> **Entries taken from a collection**
____
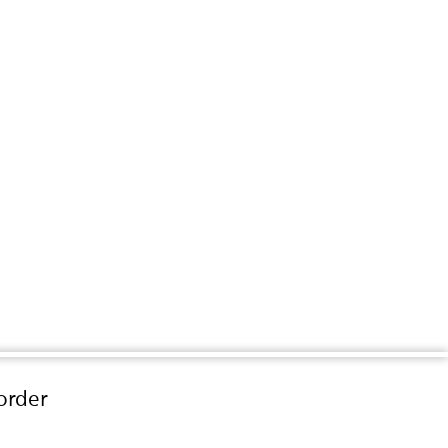
order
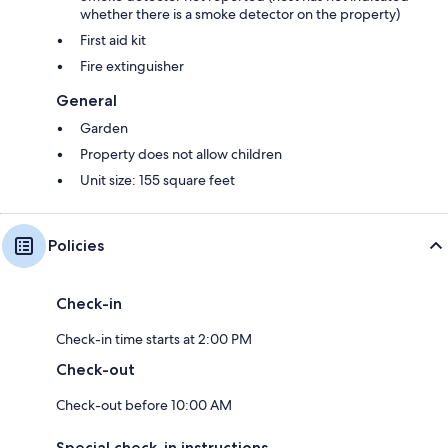
whether there is a smoke detector on the property)
Interaction with Guests:
First aid kit
Guests will enjoy your own private space but we are always happy to
Fire extinguisher
chat with you.
General
Garden
Property does not allow children
Unit size: 155 square feet
Policies
Check-in
Check-in time starts at 2:00 PM
Check-out
Check-out before 10:00 AM
Special check-in instructions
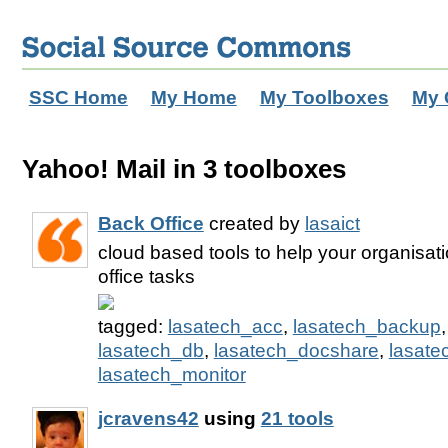
SSC Home
My Home
My Toolboxes
My 
Yahoo! Mail in 3 toolboxes
Back Office
created by
lasaict
cloud based tools to help your organisat
office tasks
tagged:
lasatech_acc
,
lasatech_backup
lasatech_db
,
lasatech_docshare
,
lasate
lasatech_monitor
jcravens42
using
21 tools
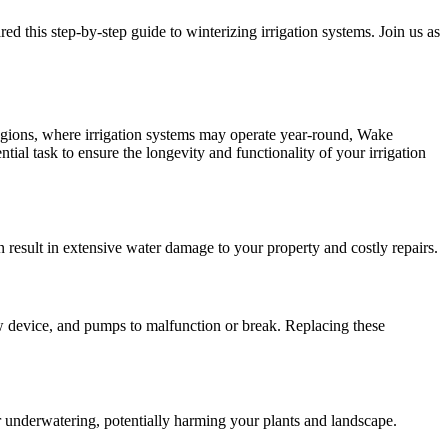
 this step-by-step guide to winterizing irrigation systems. Join us as
regions, where irrigation systems may operate year-round, Wake
ntial task to ensure the longevity and functionality of your irrigation
 result in extensive water damage to your property and costly repairs.
w device, and pumps to malfunction or break. Replacing these
r underwatering, potentially harming your plants and landscape.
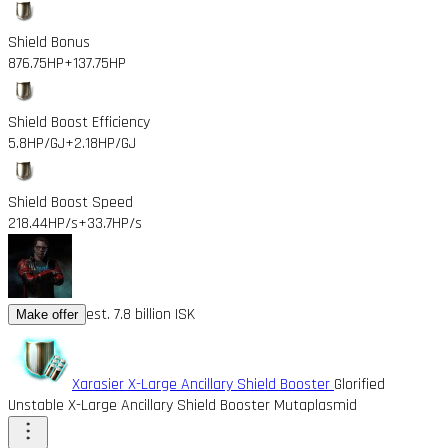
Shield Bonus
876.75HP
+137.75HP
Shield Boost Efficiency
5.8HP/GJ
+2.18HP/GJ
Shield Boost Speed
218.44HP/s
+33.7HP/s
est. 7.8 billion ISK
Make offer
Xarasier X-Large Ancillary Shield Booster
Glorified
Unstable X-Large Ancillary Shield Booster Mutaplasmid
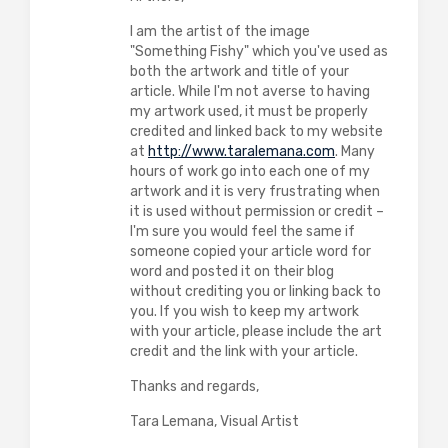
I am the artist of the image
"Something Fishy" which you've used as
both the artwork and title of your
article. While I'm not averse to having
my artwork used, it must be properly
credited and linked back to my website
at
http://www.taralemana.com
. Many
hours of work go into each one of my
artwork and it is very frustrating when
it is used without permission or credit –
I'm sure you would feel the same if
someone copied your article word for
word and posted it on their blog
without crediting you or linking back to
you. If you wish to keep my artwork
with your article, please include the art
credit and the link with your article.
Thanks and regards,
Tara Lemana, Visual Artist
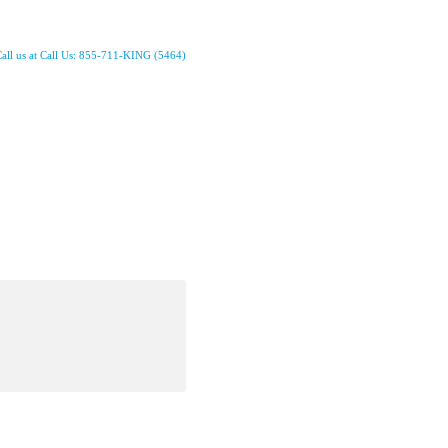
all us at Call Us: 855-711-KING (5464)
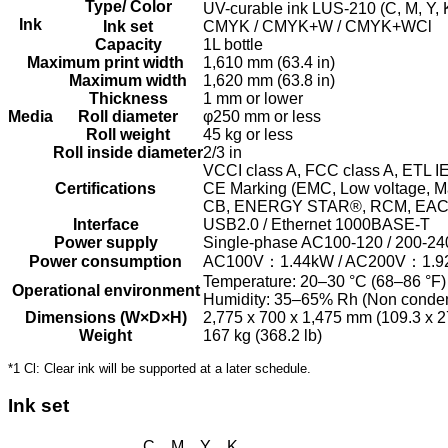
Type/ Color
UV-curable ink LUS-210 (C, M, Y, 
Ink
Ink set
CMYK / CMYK+W / CMYK+WCl
Capacity
1L bottle
Maximum print width
1,610 mm (63.4 in)
Maximum width
1,620 mm (63.8 in)
Thickness
1 mm or lower
Media
Roll diameter
φ250 mm or less
Roll weight
45 kg or less
Roll inside diameter
2/3 in
VCCI class A, FCC class A, ETL I
Certifications
CE Marking (EMC, Low voltage, Ma
CB, ENERGY STAR®, RCM, EA
Interface
USB2.0 / Ethernet 1000BASE-T
Power supply
Single-phase AC100-120 / 200-
Power consumption
AC100V：1.44kW / AC200V：1.9
Temperature: 20–30 °C (68–86 °F)
Operational environment
Humidity: 35–65% Rh (Non conde
Dimensions (W×D×H)
2,775 x 700 x 1,475 mm (109.3 x 27
Weight
167 kg (368.2 lb)
*1 Cl: Clear ink will be supported at a later schedule.
Ink set
C M Y K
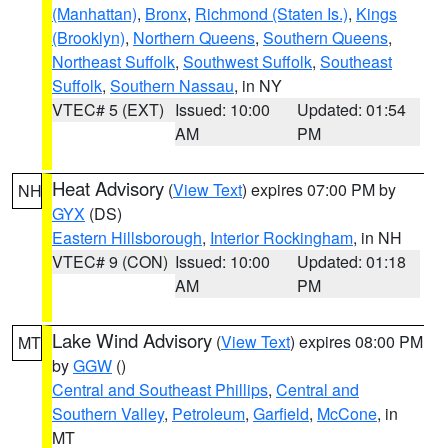
(Manhattan)
,
Bronx
,
Richmond (Staten Is.)
,
Kings
(Brooklyn)
,
Northern Queens
,
Southern Queens
,
Northeast Suffolk
,
Southwest Suffolk
,
Southeast
Suffolk
,
Southern Nassau
, in NY
VTEC# 5 (EXT)
Issued: 10:00
Updated: 01:54
AM
PM
Heat Advisory
(
View Text
) expires 07:00 PM by
NH
GYX
(DS)
Eastern Hillsborough
,
Interior Rockingham
, in NH
VTEC# 9 (CON)
Issued: 10:00
Updated: 01:18
AM
PM
Lake Wind Advisory
(
View Text
) expires 08:00 PM
MT
by
GGW
()
Central and Southeast Phillips
,
Central and
Southern Valley
,
Petroleum
,
Garfield
,
McCone
, in
MT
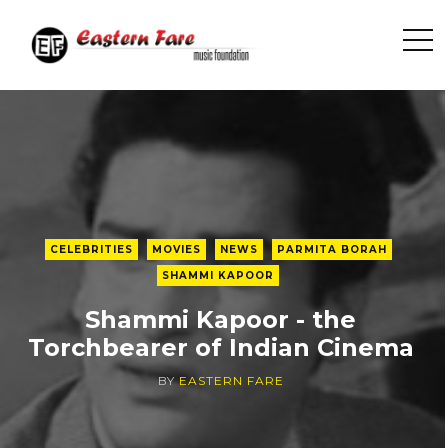
O
p
e
n
S
i
d
e
b
CELEBRITIES
MOVIES
NEWS
PARMITA BORAH
a
SHAMMI KAPOOR
r
Shammi Kapoor - the
Torchbearer of Indian Cinema
BY
EASTERN FARE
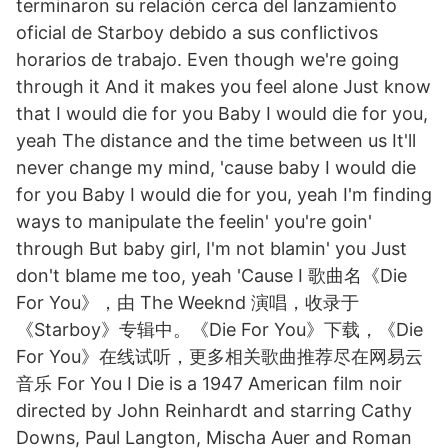
terminaron su relación cerca del lanzamiento
oficial de Starboy debido a sus conflictivos
horarios de trabajo. Even though we're going
through it And it makes you feel alone Just know
that I would die for you Baby I would die for you,
yeah The distance and the time between us It'll
never change my mind, 'cause baby I would die
for you Baby I would die for you, yeah I'm finding
ways to manipulate the feelin' you're goin'
through But baby girl, I'm not blamin' you Just
don't blame me too, yeah 'Cause I 歌曲名《Die
For You》，由 The Weeknd 演唱，收录于
《Starboy》专辑中。《Die For You》下载，《Die
For You》在线试听，更多相关歌曲推荐尽在网易云
音乐 For You I Die is a 1947 American film noir
directed by John Reinhardt and starring Cathy
Downs, Paul Langton, Mischa Auer and Roman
____
> **What is being asked**
What lines hold the string "would"? Pick them out of the data.

> **Answer section**
I'm sure you would feel the same if
that I would die for you Baby I would die for you,
never change my mind, 'cause baby I would die
for you Baby I would die for you, yeah I'm finding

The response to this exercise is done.